In the data below, which lines hold the word "that"? Copy them.

--- --- ---

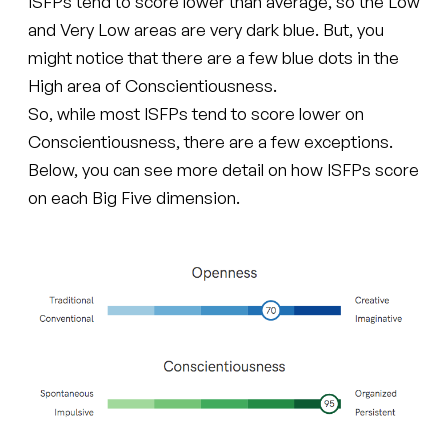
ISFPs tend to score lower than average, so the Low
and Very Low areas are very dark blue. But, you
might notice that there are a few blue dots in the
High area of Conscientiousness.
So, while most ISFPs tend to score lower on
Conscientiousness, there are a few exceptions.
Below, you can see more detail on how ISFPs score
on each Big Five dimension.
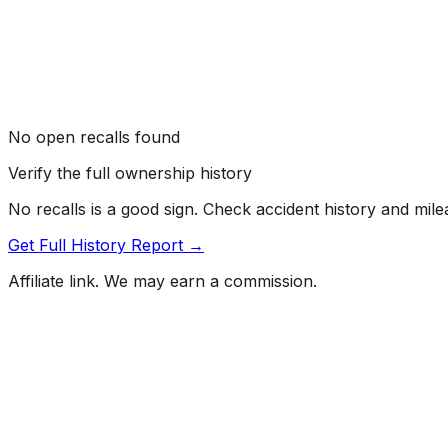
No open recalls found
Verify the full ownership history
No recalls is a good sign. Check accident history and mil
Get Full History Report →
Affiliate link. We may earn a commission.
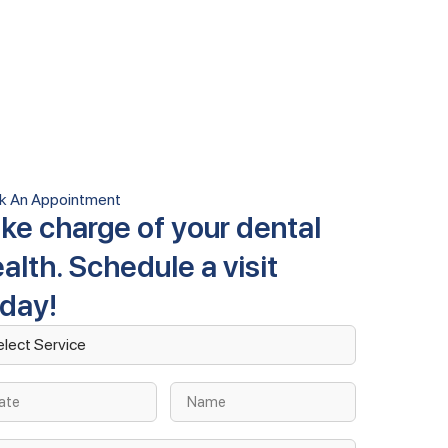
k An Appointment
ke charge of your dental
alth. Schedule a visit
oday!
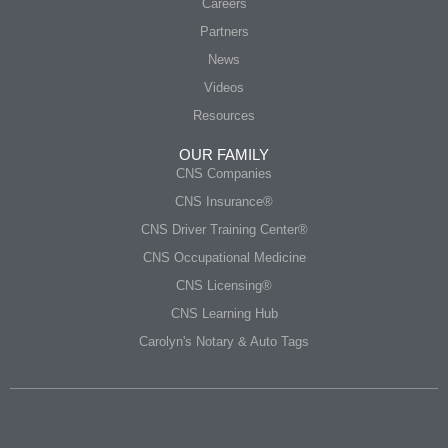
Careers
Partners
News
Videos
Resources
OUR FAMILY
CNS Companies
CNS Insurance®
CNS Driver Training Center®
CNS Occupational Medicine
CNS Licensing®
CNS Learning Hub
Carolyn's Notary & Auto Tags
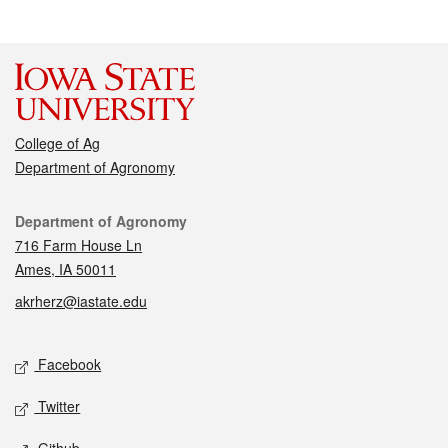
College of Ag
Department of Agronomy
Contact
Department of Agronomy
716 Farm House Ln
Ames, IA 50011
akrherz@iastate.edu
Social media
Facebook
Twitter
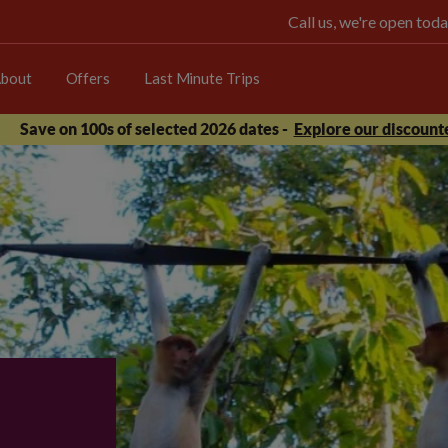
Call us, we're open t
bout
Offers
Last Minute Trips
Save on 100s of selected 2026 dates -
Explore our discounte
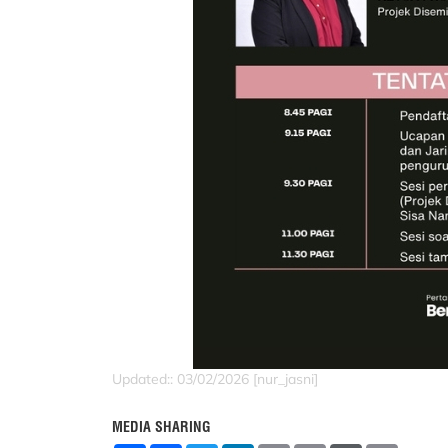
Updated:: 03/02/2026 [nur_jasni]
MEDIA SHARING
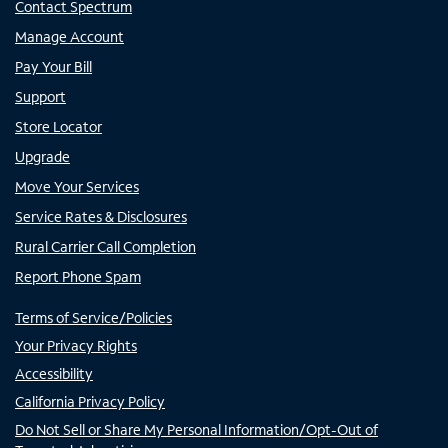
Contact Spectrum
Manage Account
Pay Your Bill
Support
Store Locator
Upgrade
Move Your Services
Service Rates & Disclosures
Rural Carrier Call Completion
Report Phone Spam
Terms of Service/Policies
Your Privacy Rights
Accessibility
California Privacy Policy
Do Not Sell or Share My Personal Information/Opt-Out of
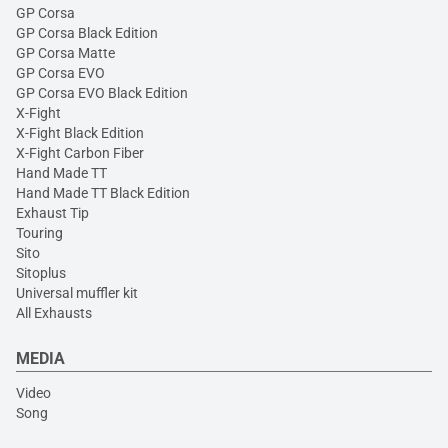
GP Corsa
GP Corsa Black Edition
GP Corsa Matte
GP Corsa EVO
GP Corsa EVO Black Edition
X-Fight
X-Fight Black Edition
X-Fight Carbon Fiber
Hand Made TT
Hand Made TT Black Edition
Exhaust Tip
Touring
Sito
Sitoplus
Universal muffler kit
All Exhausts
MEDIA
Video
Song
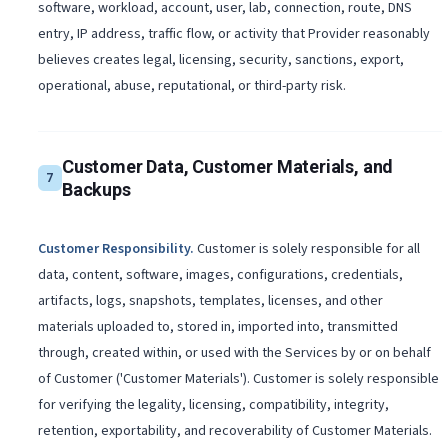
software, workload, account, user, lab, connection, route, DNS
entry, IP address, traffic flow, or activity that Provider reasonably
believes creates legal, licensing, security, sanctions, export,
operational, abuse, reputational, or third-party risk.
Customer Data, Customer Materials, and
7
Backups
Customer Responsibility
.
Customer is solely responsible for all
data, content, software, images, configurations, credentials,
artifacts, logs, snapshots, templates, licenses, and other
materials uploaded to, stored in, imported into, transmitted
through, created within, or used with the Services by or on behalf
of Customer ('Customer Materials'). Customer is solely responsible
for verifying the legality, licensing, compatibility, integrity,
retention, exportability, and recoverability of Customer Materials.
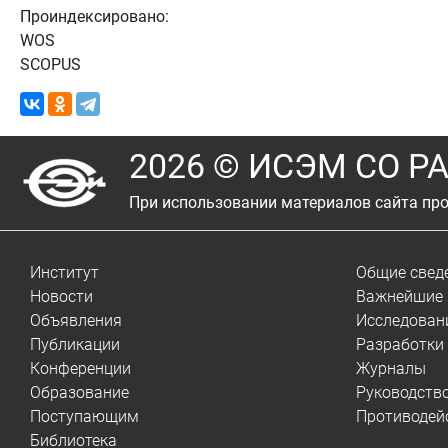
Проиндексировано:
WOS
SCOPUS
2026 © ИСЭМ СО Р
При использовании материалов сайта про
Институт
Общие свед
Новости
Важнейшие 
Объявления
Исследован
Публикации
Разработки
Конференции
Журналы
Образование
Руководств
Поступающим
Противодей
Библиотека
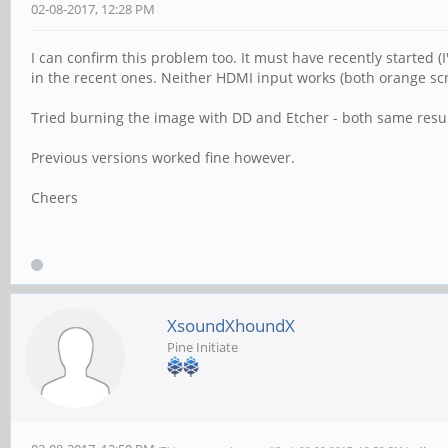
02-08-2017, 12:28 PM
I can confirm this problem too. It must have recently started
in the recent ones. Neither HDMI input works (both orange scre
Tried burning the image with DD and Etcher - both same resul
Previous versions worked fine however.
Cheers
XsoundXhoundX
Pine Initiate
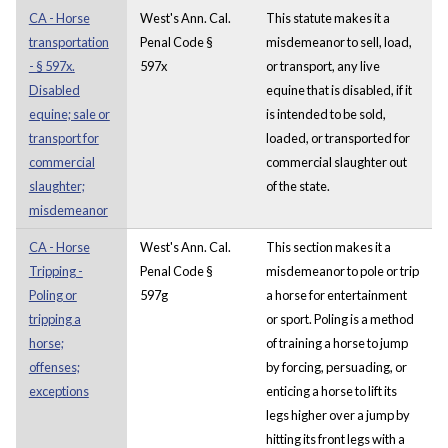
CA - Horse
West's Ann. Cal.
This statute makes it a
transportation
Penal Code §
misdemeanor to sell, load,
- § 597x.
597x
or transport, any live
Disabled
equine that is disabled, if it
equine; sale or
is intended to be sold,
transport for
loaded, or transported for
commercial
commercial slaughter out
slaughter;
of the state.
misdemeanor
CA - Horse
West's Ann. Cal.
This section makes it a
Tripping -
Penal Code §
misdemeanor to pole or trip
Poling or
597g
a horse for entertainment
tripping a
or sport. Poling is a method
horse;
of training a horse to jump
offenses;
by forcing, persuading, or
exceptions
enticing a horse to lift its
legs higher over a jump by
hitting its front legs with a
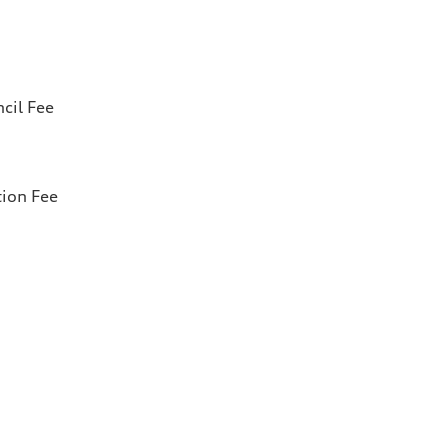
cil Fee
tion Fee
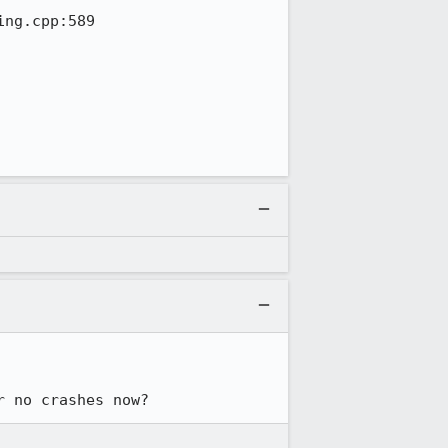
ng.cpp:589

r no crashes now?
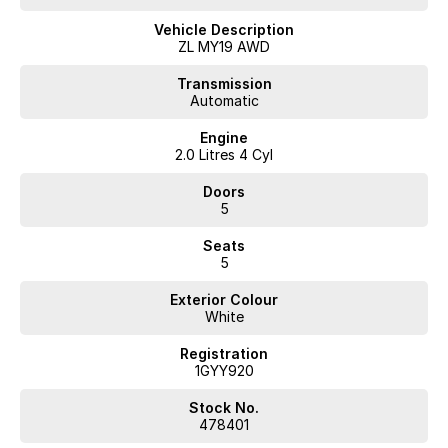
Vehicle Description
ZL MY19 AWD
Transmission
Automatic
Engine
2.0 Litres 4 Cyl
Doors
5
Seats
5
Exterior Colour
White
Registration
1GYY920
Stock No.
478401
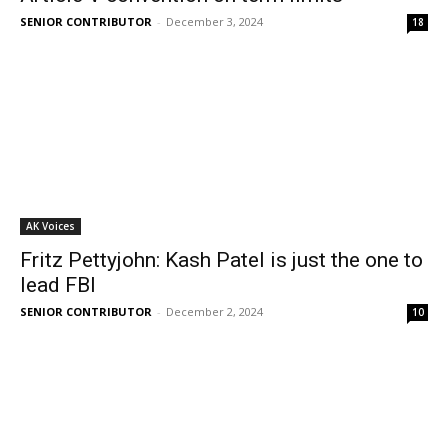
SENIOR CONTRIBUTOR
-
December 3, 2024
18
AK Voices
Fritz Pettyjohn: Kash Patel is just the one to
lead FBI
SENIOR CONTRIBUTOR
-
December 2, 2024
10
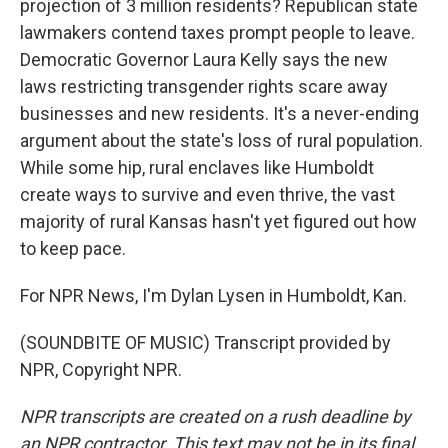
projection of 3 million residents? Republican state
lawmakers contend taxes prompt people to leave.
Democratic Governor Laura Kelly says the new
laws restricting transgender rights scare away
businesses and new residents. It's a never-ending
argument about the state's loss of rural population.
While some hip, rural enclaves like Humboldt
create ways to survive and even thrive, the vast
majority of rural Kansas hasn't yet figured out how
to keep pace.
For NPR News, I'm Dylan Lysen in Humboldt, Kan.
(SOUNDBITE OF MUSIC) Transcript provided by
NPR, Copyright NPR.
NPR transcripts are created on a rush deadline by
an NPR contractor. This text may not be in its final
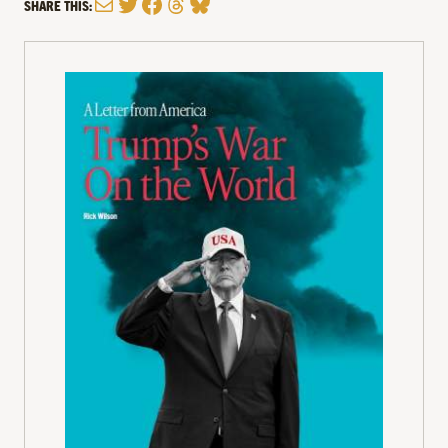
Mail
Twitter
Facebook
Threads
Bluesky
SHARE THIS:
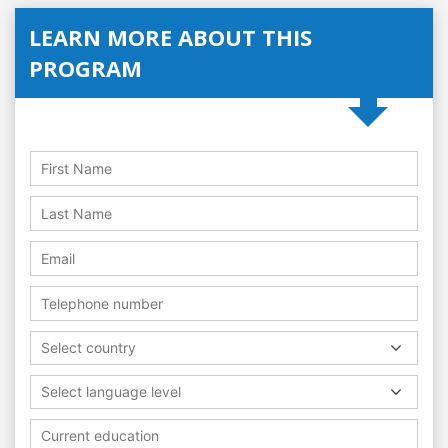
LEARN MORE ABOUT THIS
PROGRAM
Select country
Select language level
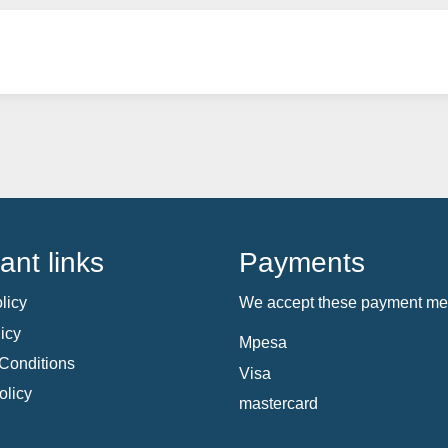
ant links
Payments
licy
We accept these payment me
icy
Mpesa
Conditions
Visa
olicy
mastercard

--- --- ---

**Result for this exercise**
might notice that there are a few blue dots in the
entry, IP address, traffic flow, or activity that Provider reasonably
equine that is disabled, if it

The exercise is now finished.